Madem bütün “hukuk”lar rafa kaldırıldı birer birer…
***
Mesela, 2010 referandumunda biz en “ama”sız dilde “Hayır” yazar ve “sivil darbe”nin yolunun döşendiğini iddia ederken, ideolojik aidiyetlerinin önüne “bağımsız” sıfatını ekleyerek Zaman gazetesi merkezli bir psikolojik operasyona eklemlenenler, o gün sizin millet anlasın diye çırpındığınız tarihi ikazlara tercüman olmamızın intikamını almak üzere çamur sıçratıyorlar ya -ironik ama- riyakarca sığındıkları kanatlarınızın altından…
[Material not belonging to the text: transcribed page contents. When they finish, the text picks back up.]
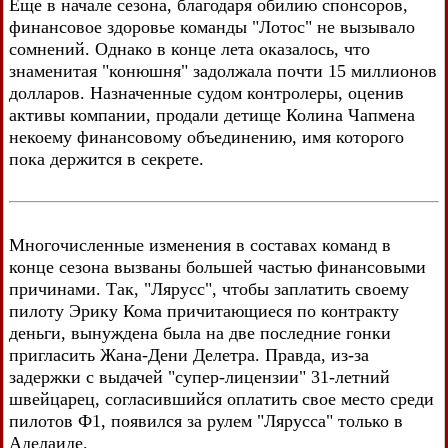
Еще в начале сезона, благодаря обилию спонсоров,
финансовое здоровье команды "Лотос" не вызывало
сомнений. Однако в конце лета оказалось, что
знаменитая "конюшня" задолжала почти 15 миллионов
долларов. Назначенные судом контролеры, оценив
активы компании, продали детище Колина Чапмена
некоему финансовому объединению, имя которого
пока держится в секрете.
Многочисленные изменения в составах команд в
конце сезона вызваны большей частью финансовыми
причинами. Так, "Лярусс", чтобы заплатить своему
пилоту Эрику Кома причитающиеся по контракту
деньги, вынуждена была на две последние гонки
пригласить Жана-Дени Делетра. Правда, из-за
задержки с выдачей "супер-лицензии" 31-летний
швейцарец, согласившийся оплатить свое место среди
пилотов Ф1, появился за рулем "Лярусса" только в
Аделаиде.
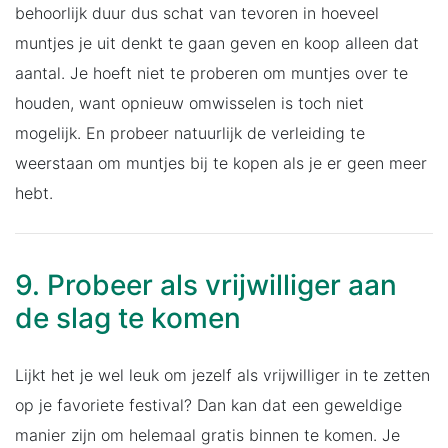
behoorlijk duur dus schat van tevoren in hoeveel
muntjes je uit denkt te gaan geven en koop alleen dat
aantal. Je hoeft niet te proberen om muntjes over te
houden, want opnieuw omwisselen is toch niet
mogelijk. En probeer natuurlijk de verleiding te
weerstaan om muntjes bij te kopen als je er geen meer
hebt.
9. Probeer als vrijwilliger aan
de slag te komen
Lijkt het je wel leuk om jezelf als vrijwilliger in te zetten
op je favoriete festival? Dan kan dat een geweldige
manier zijn om helemaal gratis binnen te komen. Je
Mesela, “FETÖ” olduğu iddia edilen yapının kalemşorlarını istihdam eden Bugün gazetesinin/televizyonunun sesini susturmamak uğruna “devletin polisi”yle karşı karşıya kalmayı göze alanlar, şimdi hiç utanmadan “FETÖ’yle mücadele” ediyor pozu kesip “FETÖ’cüymüşüz” diye bizim sesimizin kısılmasına çalışıyorlar ya…
Mesela, “FETÖ” olduğu iddia edilen yapının “medya ayağı” operasyona uğrayınca, ekranlarını “basın özgürlüğü”nü kılıf yaparak onları aklamaya ve hatta kahramanlaştırmaya tahsis edenler birden güya “objektif”, güya “tarafsız”lıklarından iki satır yorum yapmaya yanaşmıyorlar ya, özgürlüğümüzün tehdide uğraması karşısında…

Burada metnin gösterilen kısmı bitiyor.